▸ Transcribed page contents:
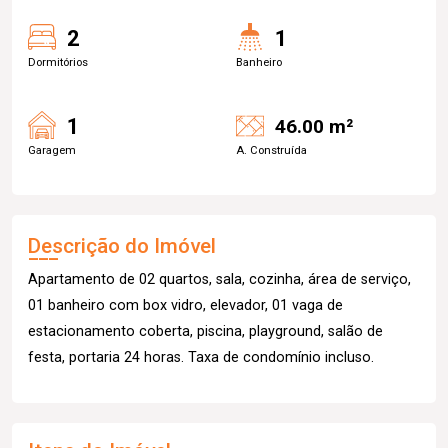
2
1
Dormitórios
Banheiro
1
46.00 m²
Garagem
A. Construída
Descrição do Imóvel
Apartamento de 02 quartos, sala, cozinha, área de serviço,
01 banheiro com box vidro, elevador, 01 vaga de
estacionamento coberta, piscina, playground, salão de
festa, portaria 24 horas. Taxa de condomínio incluso.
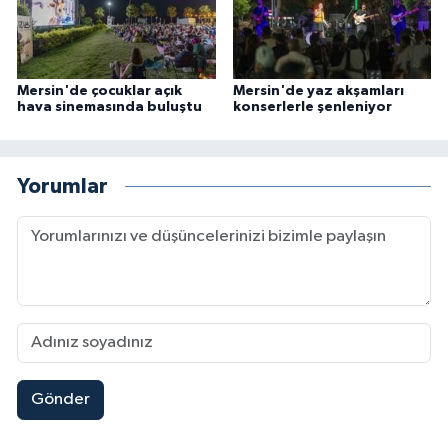
Mersin'de çocuklar açık
Mersin'de yaz akşamları
hava sinemasında buluştu
konserlerle şenleniyor
Yorumlar
Gönder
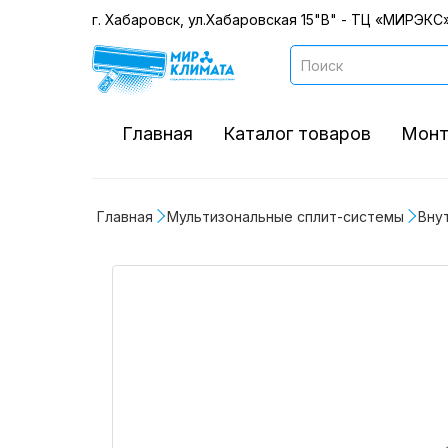
г. Хабаровск, ул.Хабаровская 15"В" - ТЦ «МИРЭКС»
Главная
Каталог товаров
Монт
Главная
Мультизональные сплит-системы
Вну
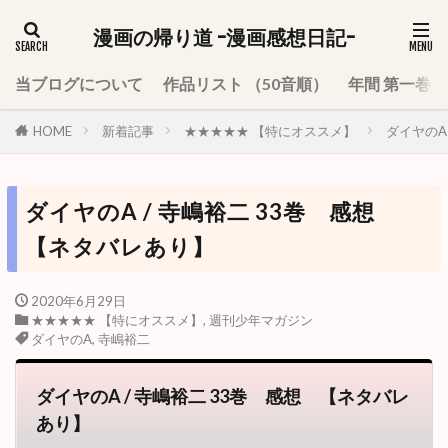
漫画の帰り道 -漫画感想日記-
当ブログについて
作品リスト （50音順）
年間 第一巻
HOME
新着記事
★★★★★ 【特にオススメ】
ダイヤのA
ダイヤのA / 寺嶋裕二 33巻 感想
【ネタバレあり】
2020年6月29日
★★★★★ 【特にオススメ】
,
週刊少年マガジン
ダイヤのA
,
寺嶋裕二
ダイヤのA / 寺嶋裕二 33巻 感想 【ネタバレ
あり】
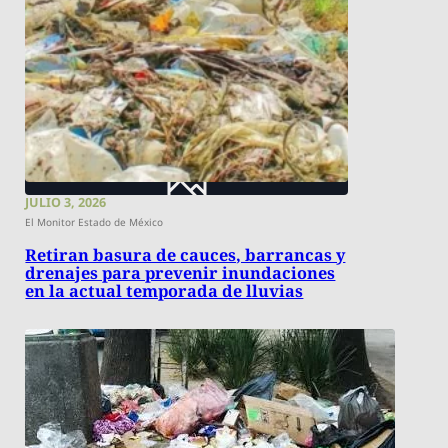
JULIO 3, 2026
El Monitor Estado de México
Retiran basura de cauces, barrancas y
drenajes para prevenir inundaciones
en la actual temporada de lluvias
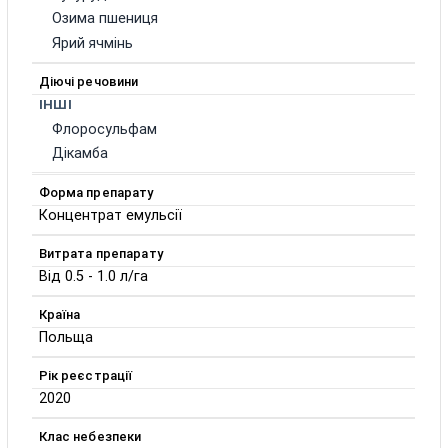
Озима пшениця
Ярий ячмінь
Діючі речовини
ІНШІ
Флоросульфам
Дікамба
Форма препарату
Концентрат емульсії
Витрата препарату
Від 0.5 - 1.0 л/га
Країна
Польща
Рік реєстрації
2020
Клас небезпеки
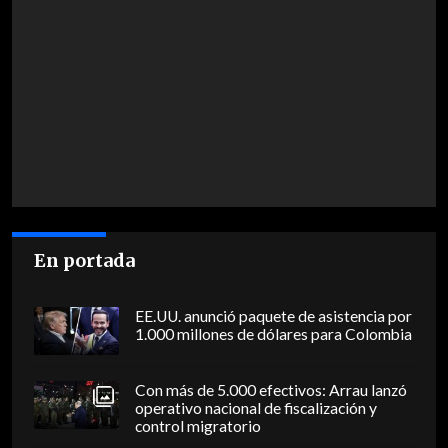
En portada
EE.UU. anunció paquete de asistencia por
1.000 millones de dólares para Colombia
Con más de 5.000 efectivos: Arrau lanzó
operativo nacional de fiscalización y
control migratorio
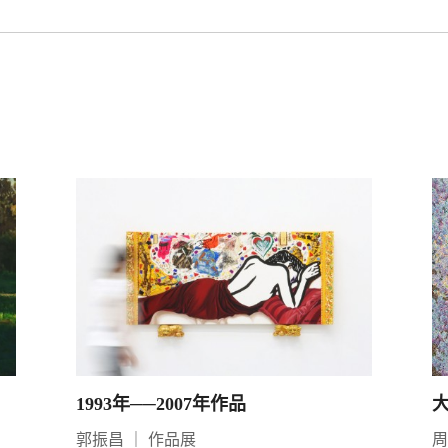
1993年──2007年作品
郭振昌
｜
作品展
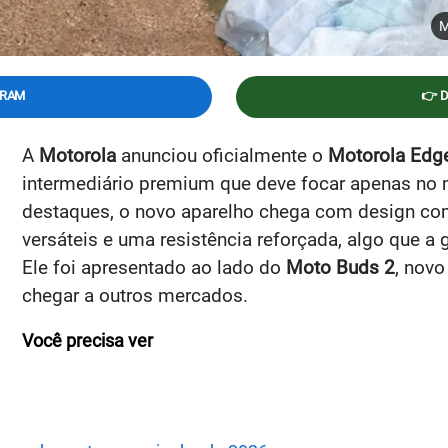
M
GRAM
👉 
A
Motorola
anunciou oficialmente o
Motorola Edg
intermediário premium que deve focar apenas no 
destaques, o novo aparelho chega com design co
versáteis e uma resistência reforçada, algo que a
Ele foi apresentado ao lado do
Moto Buds 2
, nov
chegar a outros mercados.
Você precisa ver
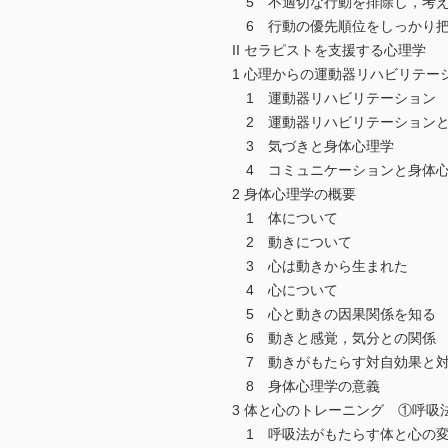
5 不適切な行動を排除し，考え
6 行動の優先順位をしっかり
II セラピストを支援する心理学
1 心理からの運動器リハビリテー
1 運動器リハビリテーション
2 運動器リハビリテーションと
3 気づきと身体心理学
4 コミュニケーションと身体
2 身体心理学の概要
1 体について
2 動きについて
3 心は動きから生まれた
4 心について
5 心と動きの因果関係を知る
6 動きと感覚，気分との関係
7 動きがもたらす対自効果と
8 身体心理学の意義
3 体と心のトレーニング ①呼吸
1 呼吸法がもたらす体と心の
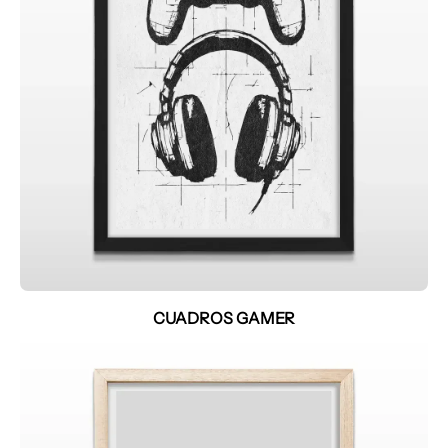
CUADROS GAMER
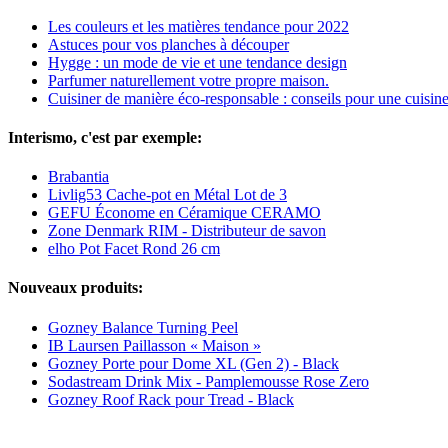
Les couleurs et les matières tendance pour 2022
Astuces pour vos planches à découper
Hygge : un mode de vie et une tendance design
Parfumer naturellement votre propre maison.
Cuisiner de manière éco-responsable : conseils pour une cuisine
Interismo, c'est par exemple:
Brabantia
Livlig53 Cache-pot en Métal Lot de 3
GEFU Économe en Céramique CERAMO
Zone Denmark RIM - Distributeur de savon
elho Pot Facet Rond 26 cm
Nouveaux produits:
Gozney Balance Turning Peel
IB Laursen Paillasson « Maison »
Gozney Porte pour Dome XL (Gen 2) - Black
Sodastream Drink Mix - Pamplemousse Rose Zero
Gozney Roof Rack pour Tread - Black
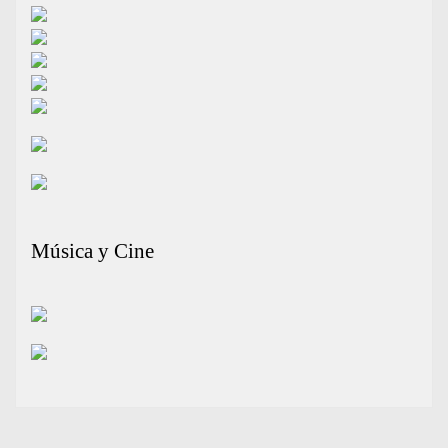
Música y Cine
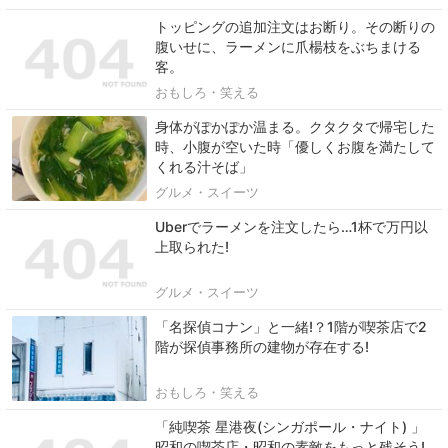
トッピングの追加注文はお断り。その断りの
腹いせに、ラーメンに爪楊枝をぶちまける
客。
おもしろ・笑える
身体がぽかぽか温まる。クタクタで帰宅した
時、小腹が空いた時「優しくお腹を満たして
くれる汁そば」
グルメ・スイーツ
Uberでラーメンを注文したら…1杯で万円以
上取られた!
グルメ・スイーツ
「名探偵コナン」と一緒!？1階が喫茶店で2
階が探偵事務所の建物が存在する!
おもしろ・笑える
「純喫茶 星港夜(シンガポール・ナイト) 」
昭和の喫茶店・昭和の素敵をもっと残そう!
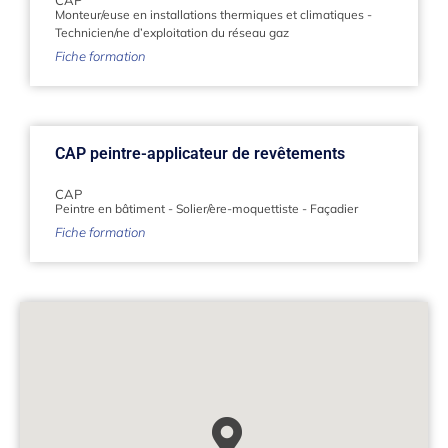
Monteur/euse en installations thermiques et climatiques
-
Technicien/ne d’exploitation du réseau gaz
Fiche formation
CAP peintre-applicateur de revêtements
CAP
Peintre en bâtiment
-
Solier/ère-moquettiste
-
Façadier
Fiche formation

▸ DIRECTIONS FOR THIS TASK:
Return only the number of lines above in which the string "tendance" occurs.

▸ THE COMPLETED TASK:
2